We still clung to the stream. It was generally about fifty yards wide, a rapid current, six inches deep, rushing over a bed of loose rocks and gravel, and falling at the rate of about two hundred feet to the mile. During the day, a grisly bear and three cubs and an elk showed themselves. One of the men gave chase to the bears, with the intention of killing one of them for food; but they eluded his pursuit by running into brush, through which a horse {296} could not penetrate with sufficient speed to overtake them. The man in pursuit, however, found a charming prize among the brush; a mule—an excellent pack mule, which would doubtless be worth to him at Brown's Hole £20. It was feeding quietly, and so tame as to permit him to approach within ten yards, without even raising its head over the hazel bushes that partly concealed it. A double prize it was, and so accidental; obtained at so little expense; ten minutes time only—two pounds a minute! But alas for the £20! He was preparing to grasp it, and the mule most suddenly—most wonderfully—most cruelly metamorphosed itself into an elk! fat as marrow itself, and sufficient in weight to have fed our company for twelve days. It fled away, before our "maid and her milk pail companion" could shake his astonished locks, and send a little lead after it, by way of entreaty, to supply us starving wretches with a morsel of meat.

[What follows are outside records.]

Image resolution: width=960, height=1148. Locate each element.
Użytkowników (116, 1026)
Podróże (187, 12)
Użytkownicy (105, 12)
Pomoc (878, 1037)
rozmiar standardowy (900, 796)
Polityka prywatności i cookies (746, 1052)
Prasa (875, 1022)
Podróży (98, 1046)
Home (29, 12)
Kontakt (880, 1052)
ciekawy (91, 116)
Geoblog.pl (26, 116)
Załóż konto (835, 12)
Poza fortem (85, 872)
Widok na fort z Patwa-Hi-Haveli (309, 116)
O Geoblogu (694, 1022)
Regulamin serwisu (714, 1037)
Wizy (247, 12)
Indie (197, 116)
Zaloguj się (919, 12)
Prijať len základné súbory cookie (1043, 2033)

After this incident had imparted its comfort to our disappointed appetites, we passed on, over, around, in, and among deep ravines, and parched, sterile, and flinty plains for the remainder of our ten miles' march, and encamped on the bank of the river. The last of our meat was here cooked and {297} eaten. A sad prospect! No game ahead, no provisions in possession. We caught three or four small trout from the river, for breakfast, and slept.

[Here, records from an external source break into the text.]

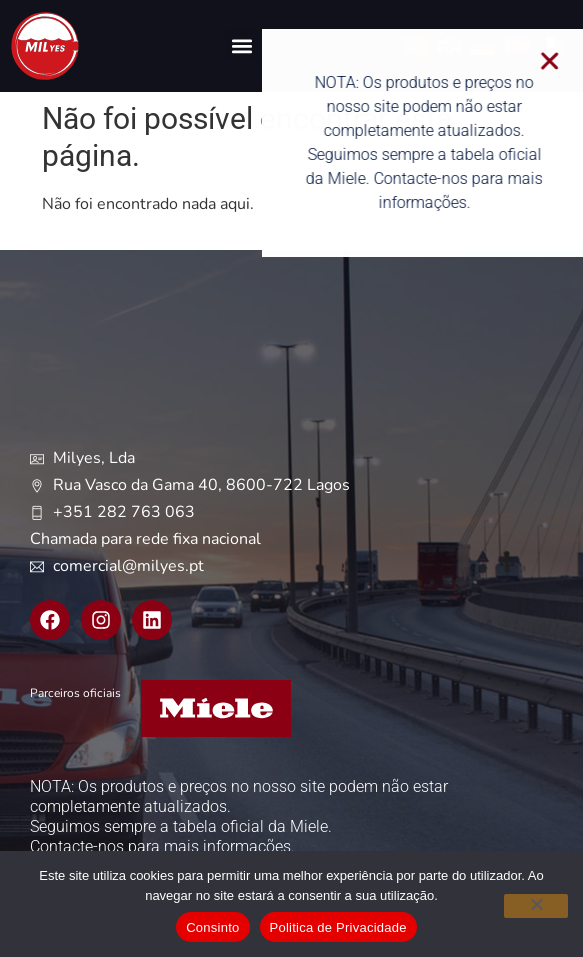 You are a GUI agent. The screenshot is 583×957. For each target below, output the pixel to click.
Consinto (212, 927)
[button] (241, 45)
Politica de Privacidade (338, 927)
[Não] (536, 906) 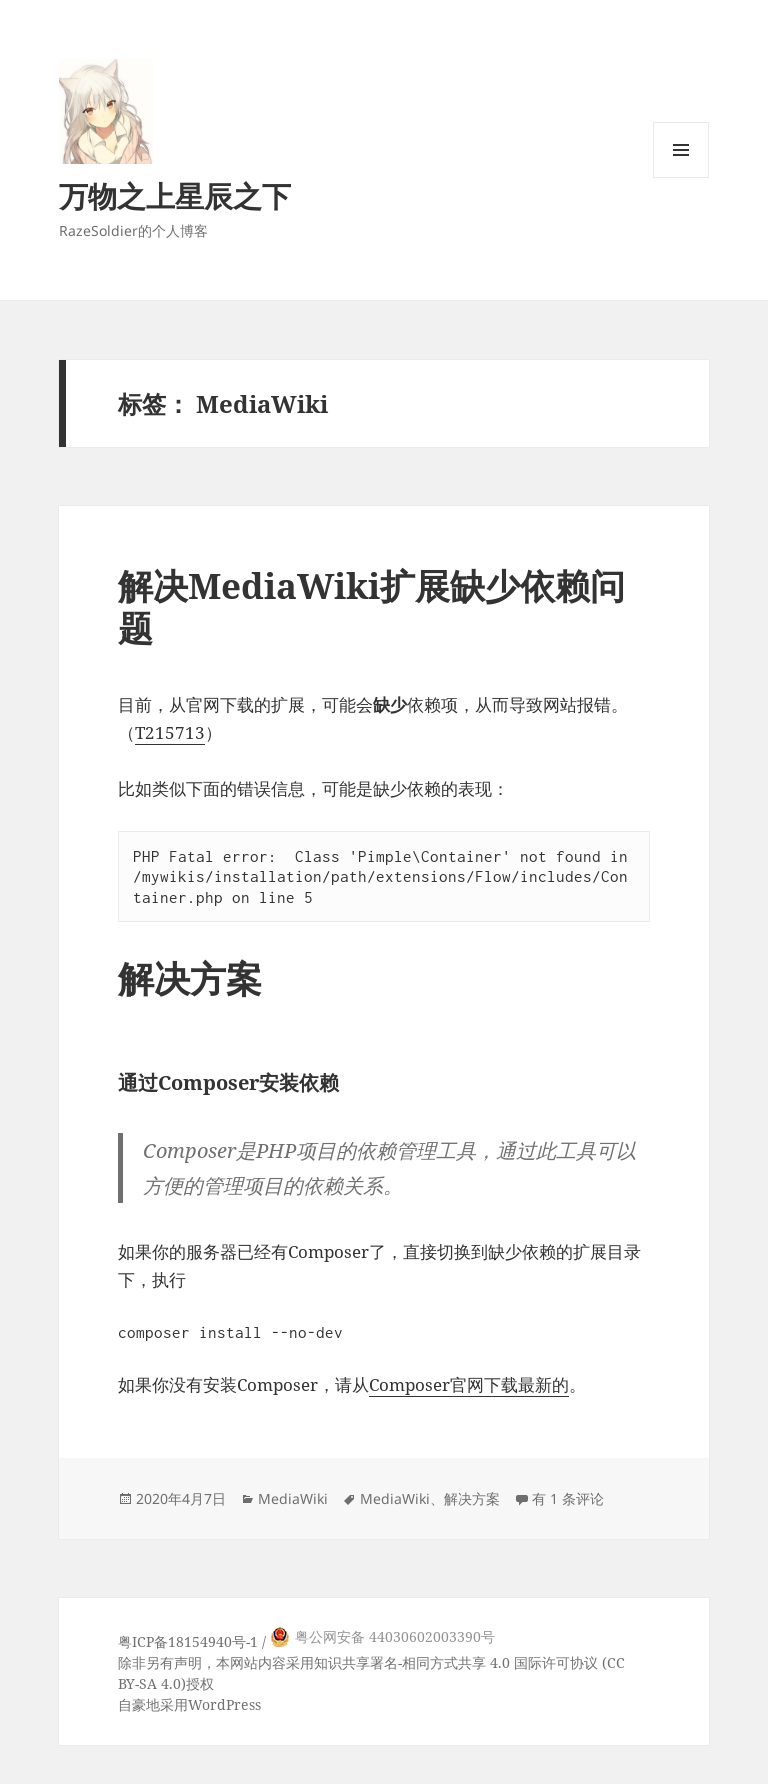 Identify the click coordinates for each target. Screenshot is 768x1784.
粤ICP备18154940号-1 (188, 1641)
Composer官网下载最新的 (469, 1384)
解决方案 (472, 1498)
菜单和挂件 (681, 177)
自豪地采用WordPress (189, 1704)
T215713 (170, 732)
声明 (188, 1662)
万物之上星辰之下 (175, 195)
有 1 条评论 (568, 1498)
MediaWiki (293, 1498)
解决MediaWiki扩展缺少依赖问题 (371, 606)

I had now become much debilitated by want of food and the fatigues of the journey. I had appropriated my saddle horse to bear the packs that had been borne by Kelly's before its death; and had, consequently, been on foot ever since that event, save when my guide could relieve me with the use of his saddle beast. But as our Spanish servant, the owner and myself, had only his horse's services to bear us along, the portion to each was far from satisfying to our exceeding weariness. Blair and Wood also, had had only one horse from El Puebla. We were, therefore, in an ill condition to endure a journey of seven days, over a thirsty country, under a burning sun, and without food.
FOOTNOTES:
[132] This was the upper stretch of Blue River. Rising in the continental divide, it flows in three branches which unite at Dillon, Summit County, thence continuing in a north-westerly course, into Grand River, on the south-western border of Middle Park.—Ed.
[133] The present Holy Cross Mountain is a high peak (14,176 feet) north-west of Leadville and forming the end of the great Sawatch range. Its cross is formed by longitudinal and transverse chasms generally filled with snow. The mountain described by Farnham was on the eastern slopes of the Blue range, in Summit County.—Ed.
[134] Farnham was travelling through one of the richest mineral districts in Colorado. Gold was discovered on the upper tributaries of the Blue—the Snake, Swan, and Ten Mile creeks—as early as 1859. Silver and carbonates were later found in the vicinity of Breckenridge. The entire region is rich in minerals, and there is also considerable arable land in Blue River valley.—Ed.
[135] These were the Williams River Mountains that bound Blue River valley on the north-east, separating it from Williams Fork, a parallel tributary of Grand River.—Ed.
[136] "Old Park" is that now known as Middle Park—a broad valley fifty by seventy miles, the source of Grand River, and now embraced in Grand County, Colorado. Its name "Old Park" is said to have arisen from the fact that after being persistently worked by hunters the game was driven into North Park, which was then termed "New Park," whereupon Middle became "Old Park." See Chittenden, Fur-Trade, ii, p. 750.—Ed.